San Clemente de Roma (años 93-95, según Harnack), en su primera epístola a los corintios, 16, 2, habla del “Señor Jesucristo, el Cetro del Poder de Dios” (Funk, “Patres Apostolici”, ed.Tübingen, 1901, p. 118), y describe, citando a Isaías 3, 1-12, la humillación que fue predicha y vino a suceder en la autoinmolación de Jesús. Como los escritos de los Padres Apostólicos son muy escasos, y en absoluto apologéticos, sino más bien devotos y exhortativos, no buscaremos en ellos esa clara y llana defensa de la divinidad de Cristo que se evidencia en los escritos de los apologistas y Padres posteriores.
El testimonio de S. Ignacio de Antioquía (años 110-117, según Harnack) es casi el de la época apologética, en cuyo espíritu parece haber escrito a los efesios. Puede muy bien ser que en Éfeso estuvieran haciendo estragos las mismas herejías que unos diez años antes o, según la cronología de Harnack, en la misma época, San Juan había tratado de destruir escribiendo su Evangelio. Si esto es así, comprendemos la audaz confesión de la divinidad de Jesucristo que este gran confesor de la Fe formula en sus salutaciones, al principio de su carta a los efesios. “Ignacio... a la Iglesia...que está en Éfeso... en la voluntad del Padre y de Jesucristo Nuestro Dios (tou theou hemon)”. Dice: “El Médico en Uno, de la carne y del espíritu, engendrado y no engendrado, que fue Dios en carne (en sarki genomenos theos)... Jesucristo Nuestro Señor” (c. vii; Funk, I, 218). “Pues Nuestro Dios Jesucristo fue llevado en el vientre por María” (c. xviii, 2; Funk, I, 226). A los romanos escribe: “Pues Nuestro Dios Jesucristo, que permanece en el Padre, es incluso más manifiesto” (c. iii, 3; Funk, I, 256).
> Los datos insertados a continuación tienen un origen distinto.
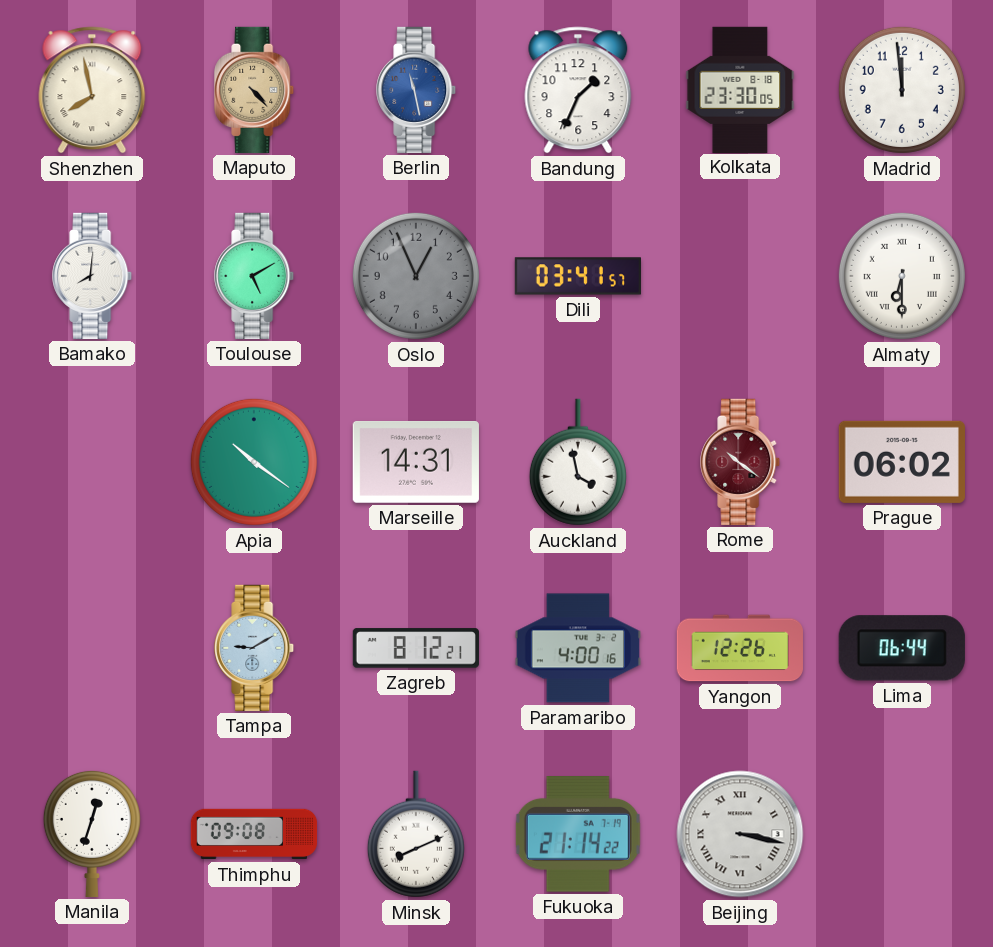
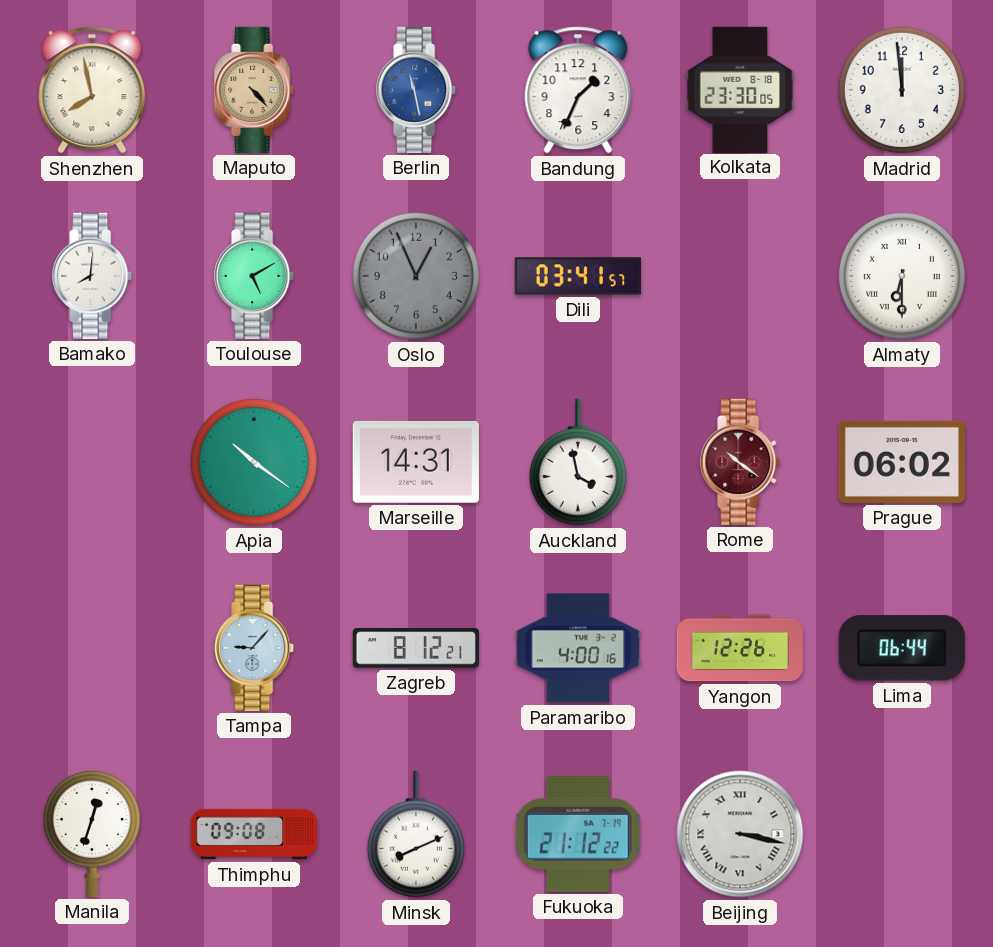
Tampa: 9:10 -> 9:07
Fukuoka: 21:14 -> 21:12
El testimonio de la carta de Bernabé: “He aquí, de nuevo, que Jesús no es el hijo del hombre sino el Hijo de Dios, hecho manifiesto en forma de carne. Y puesto que los hombres iban a decir que Cristo era hijo de David, el mismo David, temiendo y comprendiendo la malicia de los inicuos, profetizó: Dijo el Señor a mi Señor...He aquí como David le llama el Señor y no hijo” (c. xiii; Funk, I, 77).
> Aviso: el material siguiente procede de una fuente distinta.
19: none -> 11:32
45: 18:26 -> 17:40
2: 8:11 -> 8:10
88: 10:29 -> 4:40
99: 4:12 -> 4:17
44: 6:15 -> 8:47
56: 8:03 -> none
En la época apologética, San Justino Mártir (Harnack, año 150) escribía: “Puesto que la Palabra es el primogénito de Dios, es también Dios” (Apol. 1, n. 63; P.G., VI, 423). Es evidente por el contexto que Justino entiende por la Palabra a Jesucristo; ya había dicho que Jesús era la Palabra antes de hacerse hombre, y utilizaba para manifestarse la forma de fuego o de alguna otra imagen incorpórea. San Ireneo prueba que Jesucristo es correctamente llamado el único y solo Dios y Señor, en cuanto que se dice que todas las cosas han sido creadas por Él (ver “Adv. Haer.”, III, viii, n.3; P.G., VII, 868; libro IV, 10, 14, 36). El Deutero-Clemente (Harnack, año 166; Sanday, año 150) insiste: “Hermanos, creemos en Jesucristo como en el mismo Dios, como Juez de los vivos y los muertos” (ver Funk, I, 184). San Clemente de Alejandría (Sanday, año 190) habla de Cristo como “verdadero Dios sin controversia alguna, el igual del Señor de todo el universo, puesto que es el Hijo y la Palabra está en Dios” (Cohortatio ad Gentes, c. x; P.G., VIII, 227).